Diane Rehm’s National Public Radio (NPR) interview program, which is aired by more than 160 public stations, is known to be unremittingly anti-Israel.
Rehm’s May 21 program did not feature a panel espousing multiple perspectives or points of view, but rather the sole opinion of Fawaz Gerges, chair of the Middle Eastern Center at the London School of Economics.
Gerges has said that it is “very unfortunate” that Hamas, whose charter calls for the destruction of the State of Israel, has been branded a terrorist organization by much of the international community.
He stated that, “Hamas is first and foremost a deeply rooted political organization with social and cultural and other dimensions to it.”
During the program, Rehm accepted all of Gerges’ assertions and reinforced several of his positions, The Committee for Accuracy in Middle East Reporting in America (CAMERA) exposed.
NPR news programming has included Gerges’ assertions that Yasser Arafat only “flirted with limited violence.”
Rehm, herself, has implied that the recent formation of a coalition government in Israel guarantees that Prime Minister Binyamin Netanyahu “stays in office longer and perhaps prolongs this [Israeli-Palestinian] conflict.”

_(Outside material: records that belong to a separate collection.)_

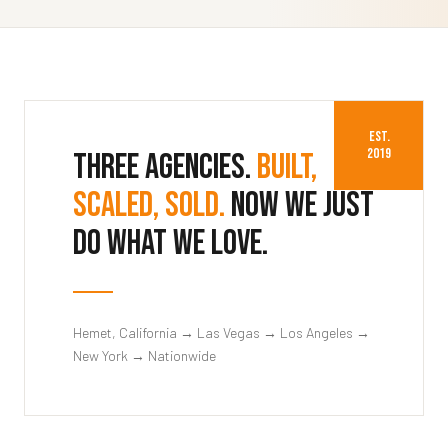
EST.
2019
Three agencies.
Built,
scaled, sold.
Now we just
do what we love.
Hemet, California → Las Vegas → Los Angeles →
New York → Nationwide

She has further claimed that, “Israeli policy is almost at the center of everything that happens in the Middle East.”
Regarding Iran, Rehm asked, “to what extent is the momentum building within Israel for an attack on Iran, which would inevitably draw the United States in?”
The professor’s assertion that “the settlements are being expanded, expanding on probably a monthly basis,” which he implied lies at the core of the conflict, went entirely uncontested.

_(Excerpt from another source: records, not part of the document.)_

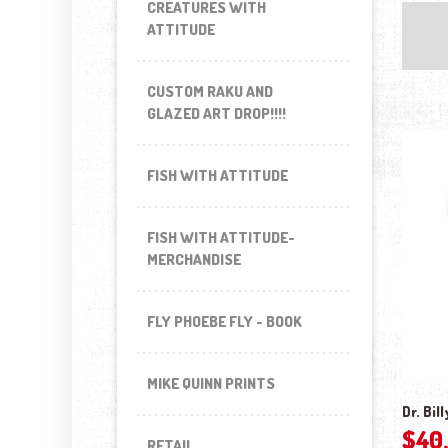
CREATURES WITH
ATTITUDE
CUSTOM RAKU AND
GLAZED ART DROP!!!!
FISH WITH ATTITUDE
FISH WITH ATTITUDE-
MERCHANDISE
FLY PHOEBE FLY - BOOK
MIKE QUINN PRINTS
Dr. Bil
$
40
RETAIL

Gerges further declared that Jews control American foreign policy stating, “when I say special interest groups, you’re talking about the role of AIPAC [America Israel Public Affairs Committee]. You’re talking about the role of the lobby… And President Barack Obama and his advisors have convinced themselves that they cannot really stand up.”
The Diane Rehm Show was listed among the Top 10 of the most powerful programs in public radio for 2007 and 2008. In 2010, Rehm won a Peabody Award, she has been named “Washingtonian of the Year,” one of Washington’s “100 Most Powerful Women,” and one of the “150 Most Influential People in Washington” by Washingtonian Magazine.
Yet while public broadcasting is required by law to demonstrate “strict adherence to objectivity and balance in all programs or series of programs of a controversial nature,” with regards to Israel such standards seem to be rarely applicable.